The 6+1 Trait Writing "framework" is a way to learn and use a "common language" to refer to the characteristics of writing and to create a common vision of what 'good' writing looks like. Basically, all writing can be scored using an analytical rubric based on the six traits plus 1. The traits are the qualities of writing. All students at all levels can talk about their writing using this language. If you do writers workshop, you use the traits in prewrite (ideas, organization), draft (all the others), revise (improve fluency, word choice, voice), editing (conventions), publish (presentation).

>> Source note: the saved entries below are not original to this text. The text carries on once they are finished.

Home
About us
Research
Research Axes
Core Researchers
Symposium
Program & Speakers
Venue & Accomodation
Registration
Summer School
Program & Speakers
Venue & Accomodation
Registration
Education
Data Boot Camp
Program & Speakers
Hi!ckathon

They go hand in hand!
Most state writing tests use rubrics based on the six traits.
What are the Six Traits + 1?
The ideas are the heart of the message, the content of the piece, the main theme, together with the details that enrich and develop that theme.
Organization is the internal structure of a piece of writing, the thread of central meaning, the logical and sometimes intriguing pattern of the ideas.
The voice is the heart and soul, the magic, the will, along with the feeling and conviction of the individual writer coming out through the words.
Word choice is the use of rich, colorful, precise language that moves and enlightens the reader.
Sentence fluency is the rhythm and flow of the language, the sound of work patterns, the way in which the writing plays to the ear - not just to the eye.
Conventions are the mechanical correctness of the piece - spelling, grammar and usage, paragraphing, use of capitals, and punctuation.
Presentation zeros in on the form and layout of the text and its readability: the piece should be pleasing to the eye.